November 26, 2024 at 9:30 a.m.
Waiting without hope
When I was approaching my 60th birthday a couple of years ago, I decided to have two words from my favorite psalm tattooed on my left arm. “Be still,” it says, with the image of a lotus blossom emerging from it. The gorgeous lotus blossoms that sit atop lily ponds must push up through thick mud before emerging into the light and opening to the world. The imprint on my arm is a visible reminder of the spiritual journey I am on, and as I continue to age and expand and grow, I find it’s a journey many people my age — in particular women — are embracing with a kind of curiosity and tentative joy that is downright inspiring.
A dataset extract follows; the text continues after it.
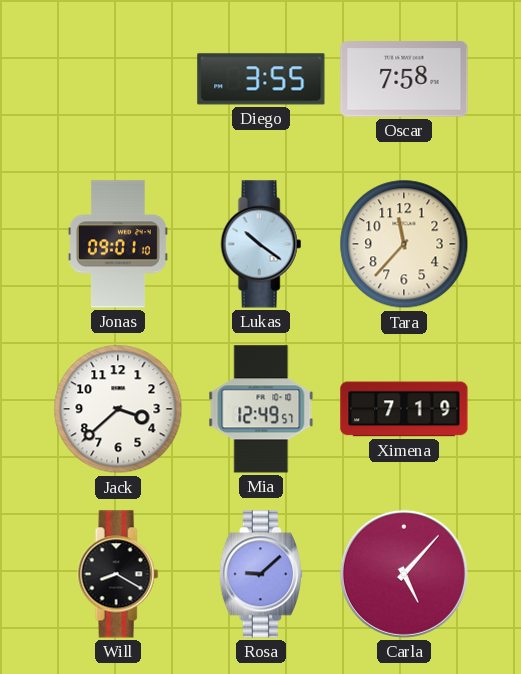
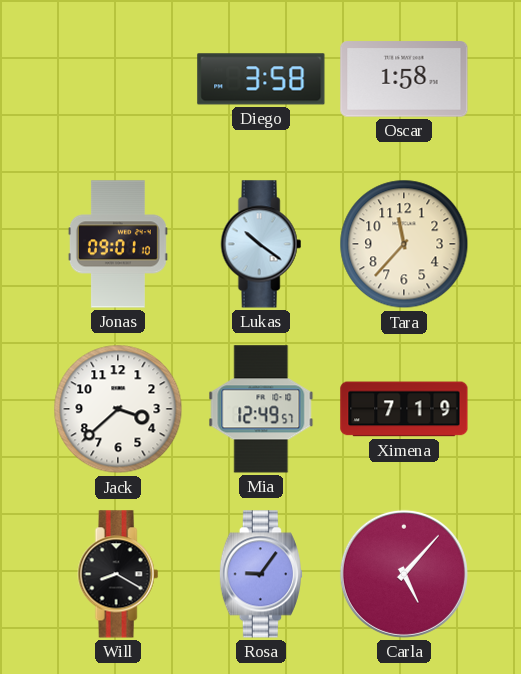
Diego: 3:55 -> 3:58
Oscar: 7:58 -> 1:58
Rosa: 9:08 -> 9:06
It’s not always easy to remain curious and joyful when the body is slowing down or maybe even breaking down, when the world around us is full of suffering and uncertainty and downright madness. But if we are willing to approach all that is before us as a lesson to be learned, not in a punitive way but in a heart-opening way, we find a path that is not necessarily easy but calls us forward just the same. It is an approach that reminds me of a T.S. Eliot poem I often use when leading retreats.
In “East Coker,” part of Eliot’s “Four Quartets,” the poet writes:
“I said to my soul, be still, and let the dark come upon you/Which shall be the darkness of God…I said to my soul, be still and wait without hope/For hope would be hope for the wrong thing; wait without love/For love would be love of the wrong thing; this is yet faith/But the faith and the love and the hope are all in the waiting. Wait without thought, for you are not ready for thought: So the darkness shall be the light and the stillness the dancing.”
On the surface, this poem might feel depressing, but on closer inspection these words show us a way to rise up through the mud of this world to the Light that draws us up and out and forward no matter who we are or what we’re facing. To “wait without hope” is not despair, just the opposite. It is to know that when we show up in prayer filled with hope, it is often a hope of our own creation, to suit our own agenda, and achieve a certain outcome. We will be hopeful if all the external criteria are met. When we wait without hope, however, we are fully present before God, allowing God to be God rather than trying to take on that role ourselves, which is what humanity has been trying to do ever since Eve was blamed for the fall.
Our entire spiritual journey is, in a sense, an effort to “get ourselves back to the garden,” as singer/songwriter Joni Mitchell wrote so many years ago. Often, we attempt to do that by trying to force our way through rather than letting the way appear before us according to God’s plans. Especially during difficult times, whether in our personal lives or in the larger world, it can be near-impossible to trust that God has a plan greater than ours and that, in the end, this world is temporary. Our faith gives us the practice of “memento mori,” which means: “Remember you must die.” It’s not meant to be scary or ghoulish, even if it is often accompanied by the image of a skull. It’s meant to ground us in our spiritual reality when this world tries to convince us that what we see in front of us is all that matters.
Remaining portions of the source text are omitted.